Stories as resistance, connection as power
With our fourth wave behind us and case numbers low, I find myself in a kind of slow and cautious re-emerging. Many friends here seem to feel the same way, so recently, for the first time since early 2020, I gathered a group of women at my house.
This is something I find myself doing wherever I live - and had been doing it somewhat regularly here in Cape Town until the pandemic. I love connecting people and causes more generally, but the energy in gathering a group of intelligent, self-aware women sparks a specific kind of joy for me. I find so much power in that connection, especially as we begin to share experiences and insights, pain and elation.
I see sharing stories as a form of resistance - it creates a solidarity that makes outside forces (patriarchy, capitalism, you name it) seem less absolute. The other day at this gathering, when we started telling each other things about our relationships, our health, our careers…I sensed our feelings of isolation begin to fade a bit.
Happens every time: we remember, we’re not the only ones with this particular issue. Maybe we’re not so weird to feel that way, to be angered or saddened by that thing. Maybe our current dark night of the soul really will pass, since our friend’s did.
And that’s before we even get to problem solving. Women have a capacity to just listen to each other, to hold space. That in itself is power, and sometimes it’s all that’s needed. But the collective energy of even just a few intuitive women thinking through a problem together - offering advice and shamelessly sharing failures and successes - is potent. It’s also messy, and doesn’t always result in a clean way forward. But that’s life.
I didn’t realize until shortly before I relaunched my website and started this blog nearly two years ago, but this is the same thing I do in my work life. Without realizing it, over the years I have somehow developed a niche as a connector. I never even thought such a thing would be necessary, much less quantifiable as a work product. But it turns out, at least in my experience social justice organizations are terrible at connection and collaboration - internally, and with other groups.
We don’t play well with others due in part to the perverse incentives I’ve talked about on this blog, sure. We’ve got strongly held opinions and, shall we say, robust perspectives about what the issues are and how to address them - also true. But my touchy feely side thinks its at least partly a protective human instinct ; we don’t want anyone to see our mess. Maybe if no one sees it, it’s not real. Or maybe we just believe our own particular mess must be so much worse than everyone else’s.
Which, in social justice circles as with a circle of women, is pretty much never the case.

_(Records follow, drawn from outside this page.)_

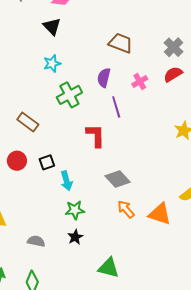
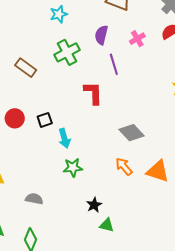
cyan star: (52, 63) -> (59, 14), moved
brown rectangle: (28, 122) -> (26, 68), moved
gray diamond: (118, 179) -> (131, 133), moved
black star: (75, 237) -> (94, 205), moved
green triangle: (109, 268) -> (107, 225), size x0.7

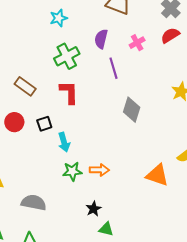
brown rectangle: (26, 68) -> (25, 86), moved
red L-shape: (93, 93) -> (69, 92), moved
gray diamond: (131, 133) -> (132, 110), moved, turned 60
orange arrow: (124, 166) -> (99, 170), moved, turned 132
gray semicircle: (34, 199) -> (34, 203), size x1.4

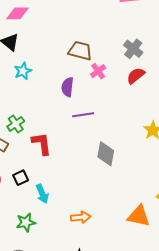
pink cross: (137, 43) -> (98, 71), moved
green cross: (67, 56) -> (16, 124), moved, size x0.7
purple line: (114, 68) -> (83, 115), turned -75
green star: (72, 171) -> (26, 222), moved

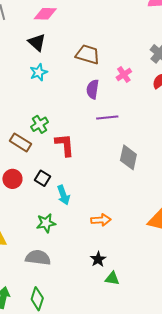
brown trapezoid: (80, 51) -> (88, 54), moved
cyan star: (23, 71) -> (39, 72), moved
black square: (21, 178) -> (43, 178), turned -35

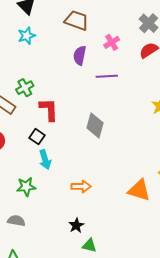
purple line: (107, 118) -> (107, 76), moved
gray diamond: (128, 157) -> (95, 125), moved
black square: (43, 178) -> (37, 137), moved
gray semicircle: (38, 258) -> (16, 221), size x0.7

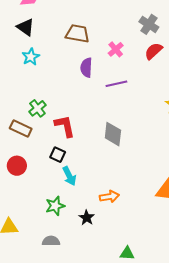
black star: (76, 225) -> (87, 218), moved

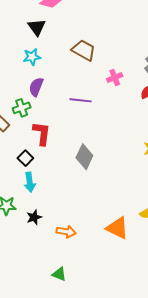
purple semicircle: (86, 68) -> (36, 87), moved
purple line: (116, 84) -> (81, 100), moved
orange arrow: (109, 197) -> (66, 232), moved
black star: (87, 218) -> (34, 217), moved

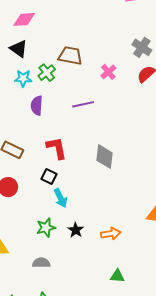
cyan star: (32, 57) -> (23, 78), turned 30
green cross: (22, 108) -> (47, 73), moved

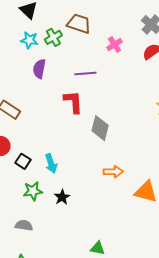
red L-shape: (57, 148) -> (73, 102), moved
black square: (49, 177) -> (23, 161), moved
orange arrow: (111, 234) -> (113, 172), moved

And if we break those barriers and share more about, yes our successes, but also our failures and errors in judgement, there’s a solidarity that begins to emerge. Particularly for groups working on human rights, who are often at risk - if not outright hunted - this kind of solidarity is not just nice, but necessary for survival.
COVID is helping with this, of course (what a weird phrase to type). There are countless articles about how seeing (through Zoom) our coworker dealing with their screaming toddler at home has helped us develop more empathy, and perhaps become a bit more vulnerable ourselves.
But we need to keep the ball rolling, intentionally. We need to keep those walls down, to keep rebelliously sharing what we previously thought couldn’t be shared, in order to keep building and strengthening movements.
The Powers that Be, Evil, the Man - call it what you want - wants us separate. Isolated we are weaker, more prone to fatigue and hopelessness. More likely to give in. Together, we can take turns, lean on each other, keep the fight going.
This feels even more urgent to me now, as there seems to be this collective acknowledgment that we are heading towards endemic COVID - and the much-heralded “return to normal.” We’ve seen how quickly we left the global solidarity of the first weeks, even months of COVID, behind.
Remember all those virtual benefit concerts? Remember applauding frontline workers at 8pm every night? What happened to that?
Vaccines. And vaccine inequity is what happened to that (I’ve written about this, too, on the blog).
I’m realizing now that’s partly why 2021 was so much harder than 2020 - it’s when the divisions really came roaring back, with a vengeance. But I have some sliver of hope, however fanciful, for 2022 and beyond. I think we, as individual humans, but also as groups fighting for human rights and social justice, can get back there.
And the way back is (re) connection.